Merge pull request cert-manager#8174 from cert-manager-bot/cherry-pick-8160-to-release-1.18

cert-manager-prow[bot] · web-flow · commit 0be5a60e327c · 2025-10-15T11:02:57.000Z
[release-1.18] Add defaulting to Certificate - CertificateRequest comparison
diff --git a/pkg/util/pki/match.go b/pkg/util/pki/match.go
@@ -27,10 +27,10 @@ import (
 	"encoding/asn1"
 	"fmt"
 	"net"
-	"reflect"
 
 	"k8s.io/apimachinery/pkg/util/sets"
 
+	"github.com/cert-manager/cert-manager/pkg/apis/certmanager"
 	cmapi "github.com/cert-manager/cert-manager/pkg/apis/certmanager/v1"

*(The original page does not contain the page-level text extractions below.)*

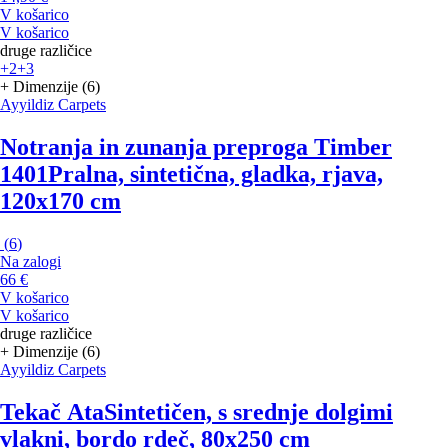
V košarico
V košarico
druge različice
+2
+3
+ Dimenzije (6)
Ayyildiz Carpets
Notranja in zunanja preproga Timber
1401
Pralna, sintetična, gladka, rjava,
120x170 cm
(
6
)
Na zalogi
66 €
V košarico
V košarico
druge različice
+ Dimenzije (6)
Ayyildiz Carpets
Tekač Ata
Sintetičen, s srednje dolgimi
vlakni, bordo rdeč, 80x250 cm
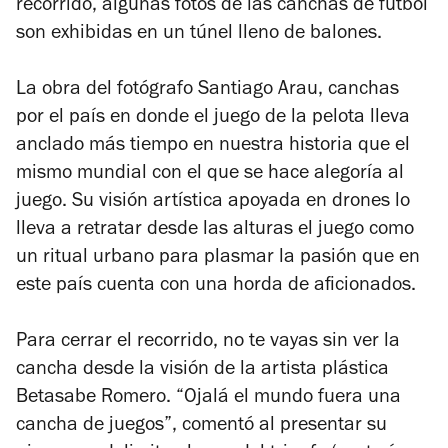
recorrido, algunas fotos de las canchas de futbol
son exhibidas en un túnel lleno de balones.
La obra del fotógrafo Santiago Arau, canchas
por el país en donde el juego de la pelota lleva
anclado más tiempo en nuestra historia que el
mismo mundial con el que se hace alegoría al
juego. Su visión artística apoyada en drones lo
lleva a retratar desde las alturas el juego como
un ritual urbano para plasmar la pasión que en
este país cuenta con una horda de aficionados.
Para cerrar el recorrido, no te vayas sin ver la
cancha desde la visión de la artista plástica
Betasabe Romero. “Ojalá el mundo fuera una
cancha de juegos”, comentó al presentar su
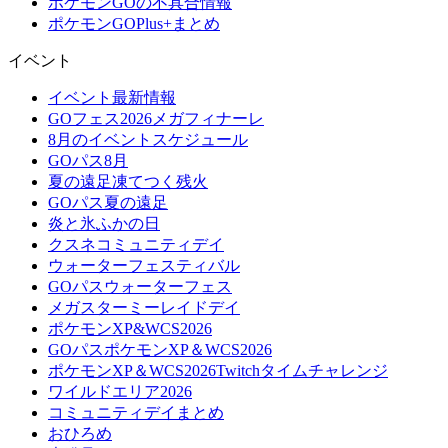
ポケモンGOの不具合情報
ポケモンGOPlus+まとめ
イベント
イベント最新情報
GOフェス2026メガフィナーレ
8月のイベントスケジュール
GOパス8月
夏の遠足凍てつく残火
GOパス夏の遠足
炎と氷ふかの日
クスネコミュニティデイ
ウォーターフェスティバル
GOパスウォーターフェス
メガスターミーレイドデイ
ポケモンXP&WCS2026
GOパスポケモンXP＆WCS2026
ポケモンXP＆WCS2026Twitchタイムチャレンジ
ワイルドエリア2026
コミュニティデイまとめ
おひろめ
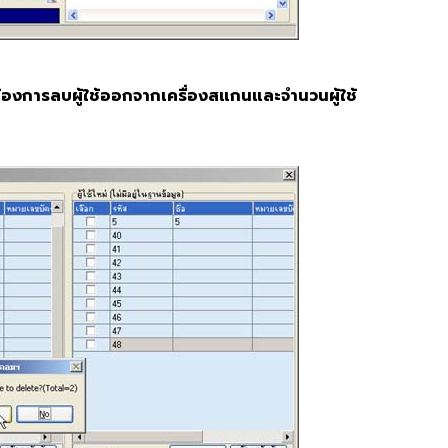
ต้องการลบผู้ใช้ออกจากเครื่องสแกนและจำนวนผู้ใช้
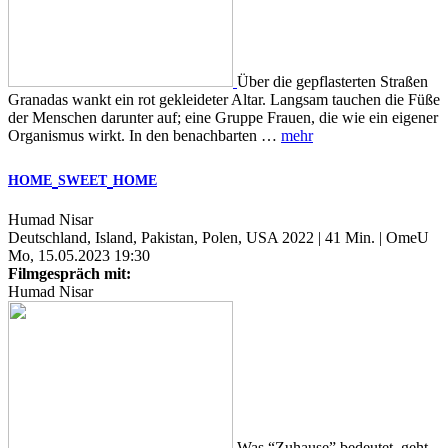
Über die gepflasterten Straßen
Granadas wankt ein rot gekleideter Altar. Langsam tauchen die Füße
der Menschen darunter auf; eine Gruppe Frauen, die wie ein eigener
Organismus wirkt. In den benachbarten …
mehr
HOME
SWEET
HOME
Humad Nisar
Deutschland, Island, Pakistan, Polen, USA 2022 | 41 Min. | OmeU
Mo, 15.05.2023 19:30
Filmgespräch mit:
Humad Nisar
Was “Zuhause” bedeutet, geht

 	"github.com/cert-manager/cert-manager/pkg/util"
 )
@@ -224,7 +224,28 @@ func RequestMatchesSpec(req *cmapi.CertificateRequest, spec cmapi.CertificateSpe
 		req.Spec.Duration.Duration != spec.Duration.Duration {
 		violations = append(violations, "spec.duration")
 	}
-	if !reflect.DeepEqual(req.Spec.IssuerRef, spec.IssuerRef) {
+	// RequestMatchesSpec compares the IssuerRef in the CertificateRequest and
+	// CertificateSpec, regardless of any differences which are solely due to
+	// the presence or absence of default group (cert-manager.io) and kind (Issuer).
+	//
+	// We do not want to re-issue the Certificate if the user explicitly adds
+	// the default issuer group and kind.
+	// Nor do we want to re-issue if the user removes the default issuer group and kind.
+	//
+	// And we want to avoid re-issuing if a future version of the cert-manager
+	// CRDs introduces API defaults for issuerRef group and kind. Specifically,
+	// we want to gracefully handle a situation where the platform admin
+	// upgrades the CRDs to a version that has defaults, but not the controller.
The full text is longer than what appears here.